If the recipient is in another jurisdiction, has other creditors, dissipates the money or invests it in a way that renders it immune from creditors such as in a residence covered by the homestead exemption, the executor may face a lengthy and expensive civil action, possibly in another state or even offshore, and confront bankruptcy or debtor's rights obstacles to recovering the taxes the estate has paid.

In addition, if the will requires the executor to pay death taxes out of the residue without proration, the executor may have no claim at all for recovery of the estate tax from the former spouse or children, leaving the policy proceeds in the hands of the former spouse or children, with the full tax burden falling on the decedent's estate.

A SOLUTION: If your client is required to maintain life insurance for the benefit of a former spouse or children, consider having the client irrevocably assign to the spouse or children all incidents of ownership of the policy, including the right to designate the beneficiaries, cancel or surrender the policy and borrow against the policy.

Since normally the judgment will not permit the insured party to do these things anyway, nothing is lost by the assignment. The policy proceeds will now flow entirely estate-tax free, and the beneficiaries will receive the full value of the policy without payment of federal estate tax on the decedent's death.

This way, both the tax itself and the problem of recovering it from the beneficiaries may be eliminated.
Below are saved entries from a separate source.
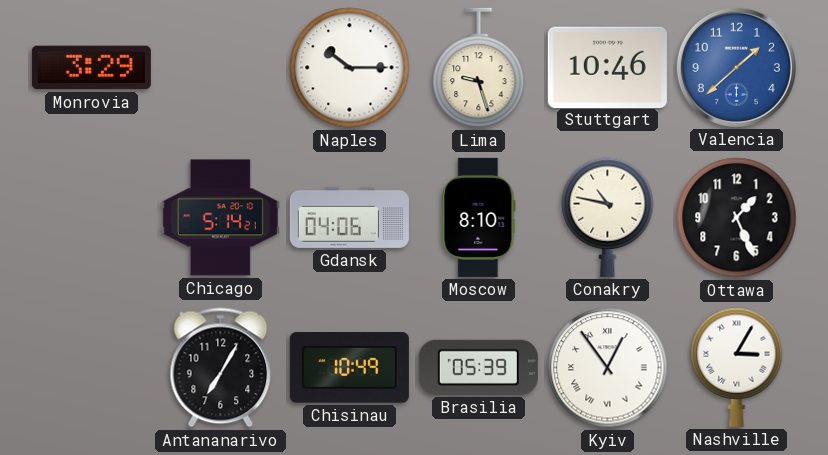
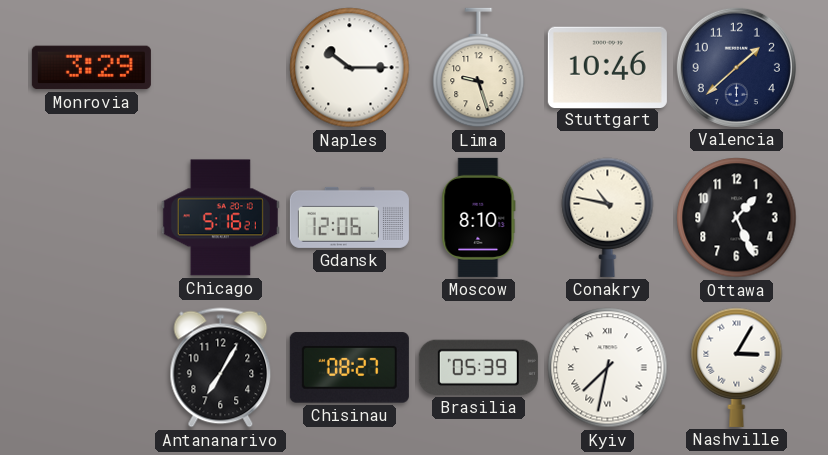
Valencia dial: blue -> navy
Chicago: 5:14 -> 5:16
Gdansk: 04:06 -> 12:06
Chisinau: 10:49 -> 08:27
Kyiv: 12:54 -> 7:32
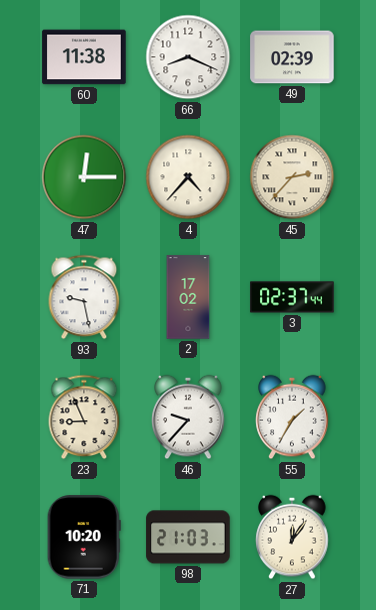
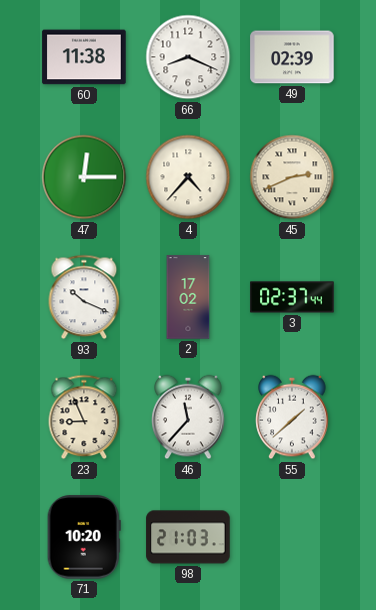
45: 2:37 -> 2:41
93: 9:28 -> 10:19
46: 9:37 -> 11:37
55: 1:35 -> 1:38
27: 12:06 -> none
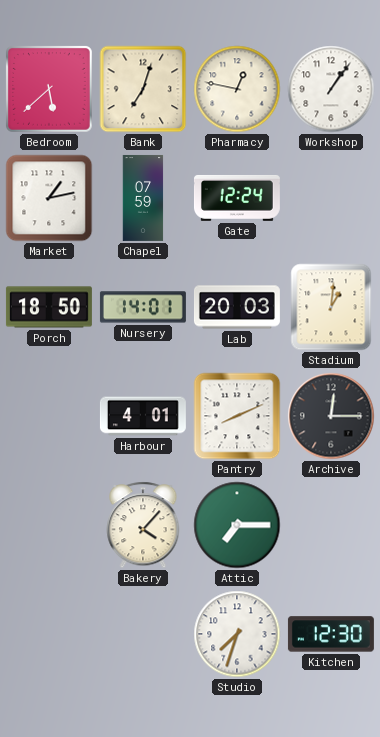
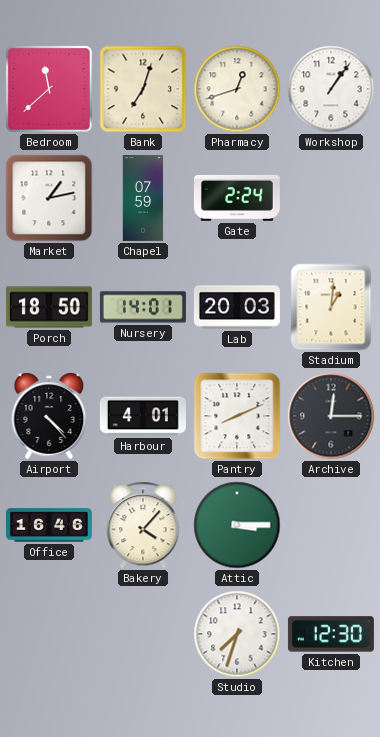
Bedroom: 5:38 -> 11:38
Pharmacy: 12:47 -> 12:42
Gate: 12:24 -> 2:24
Airport: none -> 4:23
Office: none -> 16:46
Attic: 7:15 -> 3:15
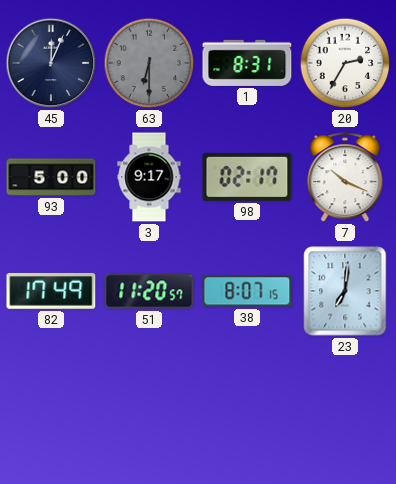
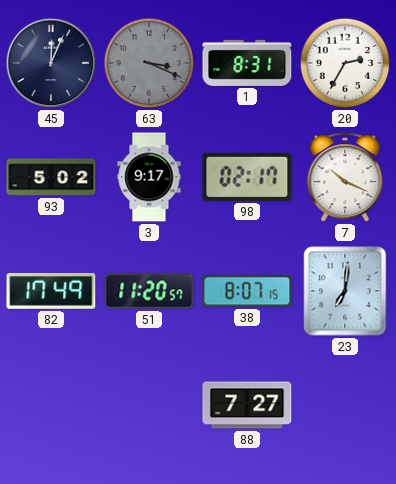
63: 6:30 -> 3:19
93: 5:00 -> 5:02
88: none -> 7:27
In conclusion, the estate planning lawyer should consider the death issues at each stage of the client's divorce proceeding, and the possible consequences should be reviewed and discussed with the client and his or her family lawyer. The client should participate in the decisions and the decisions should be documented.

In a particular case, because of the age and health of the parties, the size of the estate, the nature of the assets, the relative incomes of the parties and the likelihood that the underlying family law case will be resolved quickly, the client may choose to ignore the risk of the other party's untimely death.

On the other hand, where the other spouse is old or ill, or there are substantial assets, potential claims by creditors, assets not subject to the jurisdiction of the probate court at death, or where the family law litigation is likely to be protracted, the death issues may well assume primary importance and care should be taken to raise the issues with the client, and if necessary, the other party or the court. The best result is always reached through an informed decision by the client.

Practical do's and don'ts

DON'T get caught in dual representation or conflicts of interest after the divorce begins.

DO advise the client to address estate planning issues at the beginning of the dissolution process.

DO discuss severing joint tenancies with the client.

DO document in writing all decisions regarding severance of joint tenancies and other estate planning issues.

DO find out at the first meeting if family assets are held in a living trust.

DO discuss with the client the need to revoke an existing living trust.

DO advise the client to have a new interim will prepared now, rather than when the case is concluded.

DO consider revoking IRA beneficiaries early.

Christopher Moore, a certified specialist in family and estate planning, trust and probate law, practices in Torrance. He is a fellow of the American Academy of Matrimonial Lawyers and the American College of Trust and Estate Counsel and a member of the State Bar Estate Planning, Trust & Probate Law Section executive committee.